E.1.1 Decrypting the Data with the ENCKEYS Method

Data that is encrypted over TCP/IP connections is decrypted automatically at the destination before it is written to a trail, unless trail encryption also is specified.

Data that is encrypted in the trail remains encrypted unless the DECRYPTTRAIL parameter is used. DECRYPTTRAIL is required by Replicat before it can apply encrypted data to the target. A data pump passes encrypted data untouched to the output trail, unless the DECRYPTTRAIL and ENCRYPTTRAIL parameters are used. If the data pump must perform work on the data, decrypt and encrypt the data as follows.

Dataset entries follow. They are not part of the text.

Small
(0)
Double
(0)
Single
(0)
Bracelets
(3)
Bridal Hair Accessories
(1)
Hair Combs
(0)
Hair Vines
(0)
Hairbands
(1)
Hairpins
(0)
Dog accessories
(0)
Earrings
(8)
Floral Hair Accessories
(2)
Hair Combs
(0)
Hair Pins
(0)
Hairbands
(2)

To Decrypt Data for Processing by a Data Pump

Add the DECRYPTTRAIL parameter to the parameter file of the data pump. The decryption algorithm and key must match the ones that were used to encrypt the trail, see Setting Up the Data Encryption.

DECRYPTTRAIL {AES128 | AES192 | AES256 | BLOWFISH}

Similarlly, for ENCRYPTTRAIL the keyword KEYNAME is required for ENCKEYS.

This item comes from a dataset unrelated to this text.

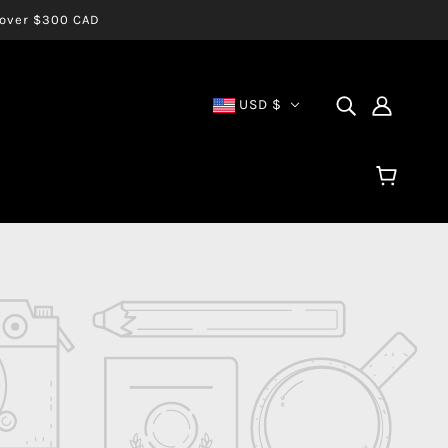
s over $300 CAD
USD $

To Encrypt Data After Processing by a Data Pump

To encrypt data before the data pump writes it to an output trail or file, use the ENCRYPTTRAIL parameter before the parameters that specify those trails or files. Parameters that specify trails or files are EXTTRAIL, RMTTRAIL, EXTFILE, and RMTFILE. The ENCRYPTTRAIL parameter and the trail or file specifications must occur after the DECRYPTTRAIL parameter.

Note:

The algorithm specified with ENCRYPTTRAIL can vary from trail to trail. For example, you can use AES 128 to encrypt a local trail and AES 256 to encrypt a remote trail.

To Decrypt Data for Processing by Replicat

If a trail that Replicat reads is encrypted, add a DECRYPTTRAIL parameter statement to the Replicat parameter file. The decryption algorithm and key must match the ones that were used to encrypt the trail.